◆ WORK INSTRUCTIONS
From the data below, copy exactly the lines that lie between the one holding "within their institutes" and the one holding "schools of thought", including both, and nothing more.

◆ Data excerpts
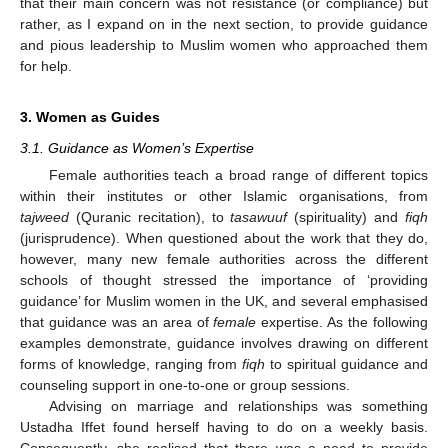
that their main concern was not resistance (or compliance) but
rather, as I expand on in the next section, to provide guidance
and pious leadership to Muslim women who approached them
for help.
3. Women as Guides
3.1. Guidance as Women’s Expertise
Female authorities teach a broad range of different topics
within their institutes or other Islamic organisations, from
tajweed
(Quranic recitation), to
tasawuuf
(spirituality) and
fiqh
(jurisprudence). When questioned about the work that they do,
however, many new female authorities across the different
schools of thought stressed the importance of ‘providing
guidance’ for Muslim women in the UK, and several emphasised
that guidance was an area of
female
expertise. As the following
examples demonstrate, guidance involves drawing on different
forms of knowledge, ranging from
fiqh
to spiritual guidance and
counseling support in one-to-one or group sessions.
Advising on marriage and relationships was something
Ustadha Iffet found herself having to do on a weekly basis.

◆ YOUR RESPONSE
within their institutes or other Islamic organisations, from
tajweed
(Quranic recitation), to
tasawuuf
(spirituality) and
fiqh
(jurisprudence). When questioned about the work that they do,
however, many new female authorities across the different
schools of thought stressed the importance of ‘providing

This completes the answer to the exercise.